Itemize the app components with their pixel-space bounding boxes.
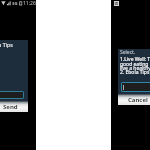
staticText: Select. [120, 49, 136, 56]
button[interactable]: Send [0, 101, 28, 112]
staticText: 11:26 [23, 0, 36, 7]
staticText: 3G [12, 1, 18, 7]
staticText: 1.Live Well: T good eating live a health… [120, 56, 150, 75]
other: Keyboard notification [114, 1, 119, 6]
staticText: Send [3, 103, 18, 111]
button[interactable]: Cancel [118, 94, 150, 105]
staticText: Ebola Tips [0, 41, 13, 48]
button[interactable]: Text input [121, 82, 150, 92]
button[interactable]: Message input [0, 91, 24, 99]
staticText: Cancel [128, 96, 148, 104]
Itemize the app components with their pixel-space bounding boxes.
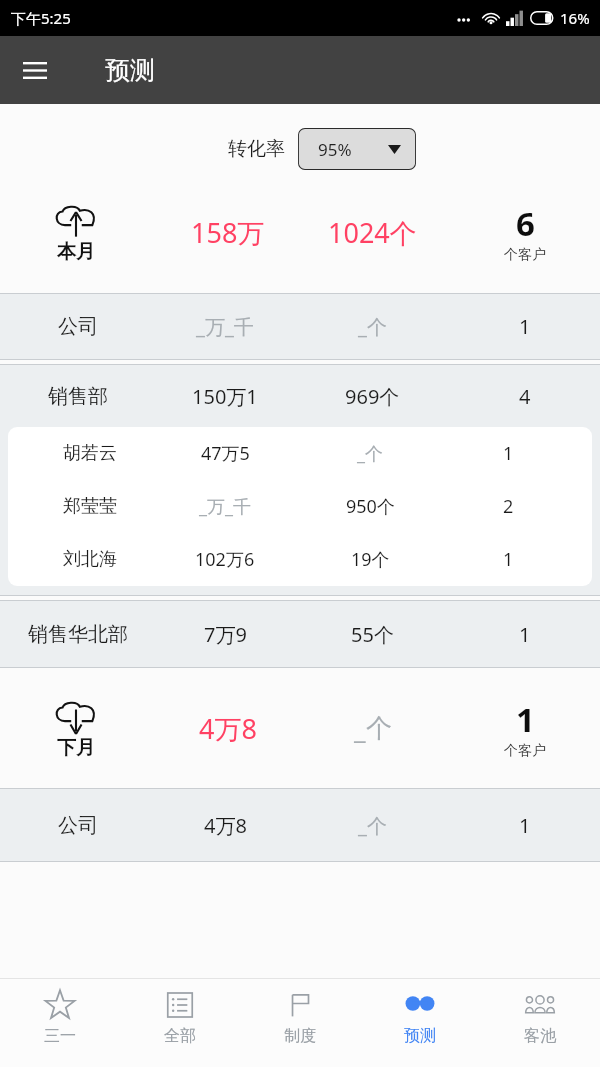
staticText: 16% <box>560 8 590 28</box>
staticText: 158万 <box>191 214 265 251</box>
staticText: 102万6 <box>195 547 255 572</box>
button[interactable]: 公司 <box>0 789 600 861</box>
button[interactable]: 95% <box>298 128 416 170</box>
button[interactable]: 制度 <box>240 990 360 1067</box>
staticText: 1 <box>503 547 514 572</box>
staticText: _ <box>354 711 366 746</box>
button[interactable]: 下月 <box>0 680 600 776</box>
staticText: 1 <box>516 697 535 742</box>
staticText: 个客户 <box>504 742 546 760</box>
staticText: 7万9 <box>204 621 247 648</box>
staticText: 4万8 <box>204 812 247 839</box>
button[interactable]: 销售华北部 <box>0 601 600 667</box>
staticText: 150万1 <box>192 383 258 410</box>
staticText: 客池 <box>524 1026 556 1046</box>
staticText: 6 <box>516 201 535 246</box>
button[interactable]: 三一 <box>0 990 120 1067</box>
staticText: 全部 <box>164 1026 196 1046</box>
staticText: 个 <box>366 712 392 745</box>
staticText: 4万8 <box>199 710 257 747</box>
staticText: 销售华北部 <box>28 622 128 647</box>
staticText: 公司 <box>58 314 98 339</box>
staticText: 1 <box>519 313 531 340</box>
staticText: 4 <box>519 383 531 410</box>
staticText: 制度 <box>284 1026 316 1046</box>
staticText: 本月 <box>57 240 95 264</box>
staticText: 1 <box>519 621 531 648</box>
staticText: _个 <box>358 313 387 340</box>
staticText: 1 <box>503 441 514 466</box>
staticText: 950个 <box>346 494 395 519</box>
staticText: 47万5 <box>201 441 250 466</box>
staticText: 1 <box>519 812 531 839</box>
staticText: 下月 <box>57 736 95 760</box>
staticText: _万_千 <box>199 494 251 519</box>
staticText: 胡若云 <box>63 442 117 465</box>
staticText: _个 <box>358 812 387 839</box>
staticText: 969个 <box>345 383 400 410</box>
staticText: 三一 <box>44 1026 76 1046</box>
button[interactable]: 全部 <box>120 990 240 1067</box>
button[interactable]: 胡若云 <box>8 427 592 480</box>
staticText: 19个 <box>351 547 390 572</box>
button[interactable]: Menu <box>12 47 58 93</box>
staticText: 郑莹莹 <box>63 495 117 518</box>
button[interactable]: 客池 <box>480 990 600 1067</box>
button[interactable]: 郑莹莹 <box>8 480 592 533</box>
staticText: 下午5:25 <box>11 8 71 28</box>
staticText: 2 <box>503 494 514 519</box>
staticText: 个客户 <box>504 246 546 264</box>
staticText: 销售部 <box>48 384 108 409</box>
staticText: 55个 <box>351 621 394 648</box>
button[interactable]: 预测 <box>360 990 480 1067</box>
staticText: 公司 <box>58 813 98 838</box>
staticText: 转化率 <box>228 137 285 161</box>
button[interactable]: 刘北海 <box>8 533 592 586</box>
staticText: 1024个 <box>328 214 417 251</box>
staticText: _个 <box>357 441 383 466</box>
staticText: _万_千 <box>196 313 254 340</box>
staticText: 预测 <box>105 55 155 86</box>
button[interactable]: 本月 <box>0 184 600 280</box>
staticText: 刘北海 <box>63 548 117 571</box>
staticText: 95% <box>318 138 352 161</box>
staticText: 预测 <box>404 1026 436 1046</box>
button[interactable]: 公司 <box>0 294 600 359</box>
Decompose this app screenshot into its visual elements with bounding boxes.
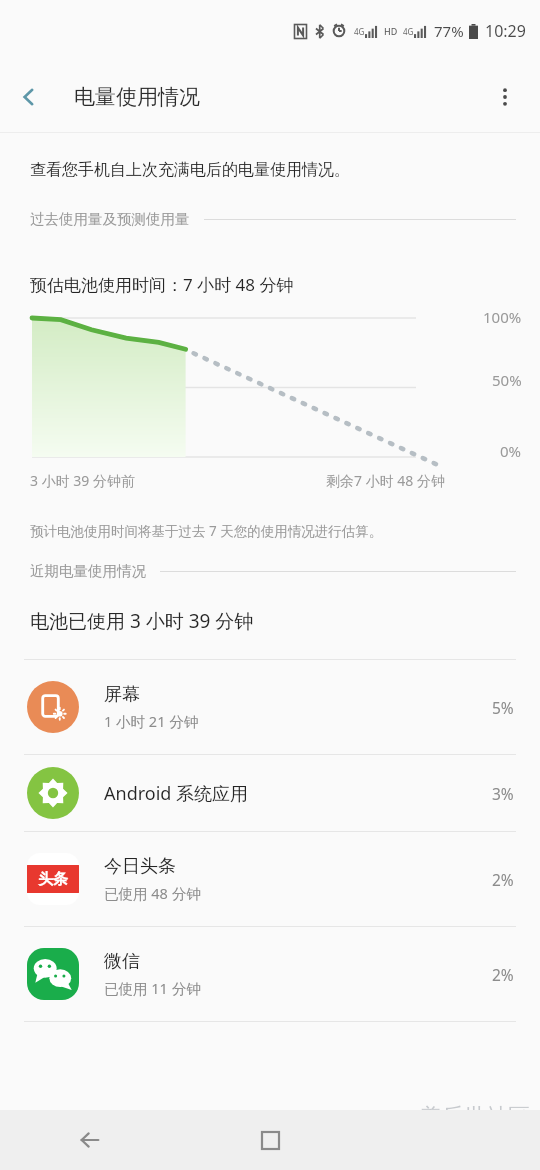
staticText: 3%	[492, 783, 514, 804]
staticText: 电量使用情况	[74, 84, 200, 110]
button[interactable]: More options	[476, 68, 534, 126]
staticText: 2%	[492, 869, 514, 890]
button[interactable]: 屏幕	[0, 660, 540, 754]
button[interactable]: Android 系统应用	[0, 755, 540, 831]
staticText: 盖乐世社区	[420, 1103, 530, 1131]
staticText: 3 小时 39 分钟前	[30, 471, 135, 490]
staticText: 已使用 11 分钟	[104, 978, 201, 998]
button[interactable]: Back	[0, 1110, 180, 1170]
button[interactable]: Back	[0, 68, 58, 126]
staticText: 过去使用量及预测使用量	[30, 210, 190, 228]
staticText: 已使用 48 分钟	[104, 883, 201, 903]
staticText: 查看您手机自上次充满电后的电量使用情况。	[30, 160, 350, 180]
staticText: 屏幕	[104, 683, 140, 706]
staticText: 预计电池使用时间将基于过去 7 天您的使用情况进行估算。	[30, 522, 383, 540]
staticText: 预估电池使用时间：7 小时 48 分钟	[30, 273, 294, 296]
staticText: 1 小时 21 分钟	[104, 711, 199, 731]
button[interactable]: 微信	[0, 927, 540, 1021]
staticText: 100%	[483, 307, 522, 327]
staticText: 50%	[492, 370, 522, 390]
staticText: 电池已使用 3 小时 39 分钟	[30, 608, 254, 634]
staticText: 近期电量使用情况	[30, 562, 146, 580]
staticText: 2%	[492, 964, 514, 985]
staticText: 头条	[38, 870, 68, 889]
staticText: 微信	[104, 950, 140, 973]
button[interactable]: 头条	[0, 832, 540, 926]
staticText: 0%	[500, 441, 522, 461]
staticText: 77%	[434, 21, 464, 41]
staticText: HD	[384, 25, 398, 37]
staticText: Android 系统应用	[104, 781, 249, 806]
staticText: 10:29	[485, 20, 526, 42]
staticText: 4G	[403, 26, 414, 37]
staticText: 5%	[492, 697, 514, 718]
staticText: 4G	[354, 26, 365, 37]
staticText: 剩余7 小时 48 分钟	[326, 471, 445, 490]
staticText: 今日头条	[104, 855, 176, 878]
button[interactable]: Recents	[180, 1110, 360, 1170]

- - - -

TASK
Return the records above exactly, without the pictures.

SOLVED EXERCISE
Itemize the app components with their pixel-space bounding boxes.
staticText: Select. [120, 49, 136, 56]
button[interactable]: Send [0, 101, 28, 112]
staticText: 11:26 [23, 0, 36, 7]
staticText: 3G [12, 1, 18, 7]
staticText: 1.Live Well: T good eating live a health… [120, 56, 150, 75]
other: Keyboard notification [114, 1, 119, 6]
staticText: Send [3, 103, 18, 111]
button[interactable]: Cancel [118, 94, 150, 105]
staticText: Ebola Tips [0, 41, 13, 48]
button[interactable]: Text input [121, 82, 150, 92]
button[interactable]: Message input [0, 91, 24, 99]
staticText: Cancel [128, 96, 148, 104]
Itemize the app components with their pixel-space bounding boxes.
staticText: 16% <box>560 8 590 28</box>
staticText: 158万 <box>191 214 265 251</box>
staticText: 102万6 <box>195 547 255 572</box>
button[interactable]: 公司 <box>0 789 600 861</box>
button[interactable]: 95% <box>298 128 416 170</box>
button[interactable]: 制度 <box>240 990 360 1067</box>
staticText: 1 <box>503 547 514 572</box>
staticText: _ <box>354 711 366 746</box>
button[interactable]: 下月 <box>0 680 600 776</box>
staticText: 1 <box>516 697 535 742</box>
staticText: 个客户 <box>504 742 546 760</box>
staticText: 7万9 <box>204 621 247 648</box>
staticText: 4万8 <box>204 812 247 839</box>
button[interactable]: 销售华北部 <box>0 601 600 667</box>
staticText: 150万1 <box>192 383 258 410</box>
staticText: 客池 <box>524 1026 556 1046</box>
staticText: 6 <box>516 201 535 246</box>
button[interactable]: 三一 <box>0 990 120 1067</box>
staticText: 全部 <box>164 1026 196 1046</box>
staticText: 个 <box>366 712 392 745</box>
staticText: 4万8 <box>199 710 257 747</box>
staticText: 销售华北部 <box>28 622 128 647</box>
staticText: 公司 <box>58 314 98 339</box>
staticText: 1 <box>519 313 531 340</box>
staticText: 4 <box>519 383 531 410</box>
staticText: 制度 <box>284 1026 316 1046</box>
staticText: 本月 <box>57 240 95 264</box>
staticText: 1 <box>519 621 531 648</box>
staticText: _个 <box>358 313 387 340</box>
staticText: 1 <box>503 441 514 466</box>
staticText: 950个 <box>346 494 395 519</box>
staticText: 47万5 <box>201 441 250 466</box>
staticText: 1 <box>519 812 531 839</box>
staticText: 下月 <box>57 736 95 760</box>
staticText: _万_千 <box>199 494 251 519</box>
staticText: 胡若云 <box>63 442 117 465</box>
staticText: _个 <box>358 812 387 839</box>
staticText: 969个 <box>345 383 400 410</box>
staticText: 三一 <box>44 1026 76 1046</box>
button[interactable]: 全部 <box>120 990 240 1067</box>
button[interactable]: 胡若云 <box>8 427 592 480</box>
staticText: 19个 <box>351 547 390 572</box>
button[interactable]: Menu <box>12 47 58 93</box>
staticText: 郑莹莹 <box>63 495 117 518</box>
button[interactable]: 客池 <box>480 990 600 1067</box>
button[interactable]: 郑莹莹 <box>8 480 592 533</box>
staticText: 下午5:25 <box>11 8 71 28</box>
staticText: 2 <box>503 494 514 519</box>
staticText: 个客户 <box>504 246 546 264</box>
staticText: 销售部 <box>48 384 108 409</box>
staticText: 55个 <box>351 621 394 648</box>
button[interactable]: 预测 <box>360 990 480 1067</box>
staticText: 公司 <box>58 813 98 838</box>
staticText: 转化率 <box>228 137 285 161</box>
button[interactable]: 刘北海 <box>8 533 592 586</box>
staticText: 1024个 <box>328 214 417 251</box>
staticText: _个 <box>357 441 383 466</box>
staticText: _万_千 <box>196 313 254 340</box>
staticText: 预测 <box>105 55 155 86</box>
button[interactable]: 本月 <box>0 184 600 280</box>
staticText: 刘北海 <box>63 548 117 571</box>
staticText: 95% <box>318 138 352 161</box>
staticText: 预测 <box>404 1026 436 1046</box>
button[interactable]: 公司 <box>0 294 600 359</box>
Decompose this app screenshot into its visual elements with bounding boxes.
staticText: 3%	[492, 783, 514, 804]
staticText: 电量使用情况	[74, 84, 200, 110]
button[interactable]: More options	[476, 68, 534, 126]
staticText: 2%	[492, 869, 514, 890]
button[interactable]: 屏幕	[0, 660, 540, 754]
button[interactable]: Android 系统应用	[0, 755, 540, 831]
staticText: 盖乐世社区	[420, 1103, 530, 1131]
staticText: 3 小时 39 分钟前	[30, 471, 135, 490]
staticText: 已使用 11 分钟	[104, 978, 201, 998]
button[interactable]: Back	[0, 1110, 180, 1170]
button[interactable]: Back	[0, 68, 58, 126]
staticText: 过去使用量及预测使用量	[30, 210, 190, 228]
staticText: 已使用 48 分钟	[104, 883, 201, 903]
staticText: 查看您手机自上次充满电后的电量使用情况。	[30, 160, 350, 180]
staticText: 屏幕	[104, 683, 140, 706]
staticText: 预计电池使用时间将基于过去 7 天您的使用情况进行估算。	[30, 522, 383, 540]
staticText: 预估电池使用时间：7 小时 48 分钟	[30, 273, 294, 296]
staticText: 1 小时 21 分钟	[104, 711, 199, 731]
button[interactable]: 微信	[0, 927, 540, 1021]
staticText: 100%	[483, 307, 522, 327]
staticText: 50%	[492, 370, 522, 390]
staticText: 电池已使用 3 小时 39 分钟	[30, 608, 254, 634]
staticText: 近期电量使用情况	[30, 562, 146, 580]
staticText: 2%	[492, 964, 514, 985]
staticText: 头条	[38, 870, 68, 889]
staticText: 微信	[104, 950, 140, 973]
button[interactable]: 头条	[0, 832, 540, 926]
staticText: 0%	[500, 441, 522, 461]
staticText: 77%	[434, 21, 464, 41]
staticText: HD	[384, 25, 398, 37]
staticText: Android 系统应用	[104, 781, 249, 806]
staticText: 10:29	[485, 20, 526, 42]
staticText: 4G	[403, 26, 414, 37]
staticText: 5%	[492, 697, 514, 718]
staticText: 4G	[354, 26, 365, 37]
staticText: 剩余7 小时 48 分钟	[326, 471, 445, 490]
staticText: 今日头条	[104, 855, 176, 878]
button[interactable]: Recents	[180, 1110, 360, 1170]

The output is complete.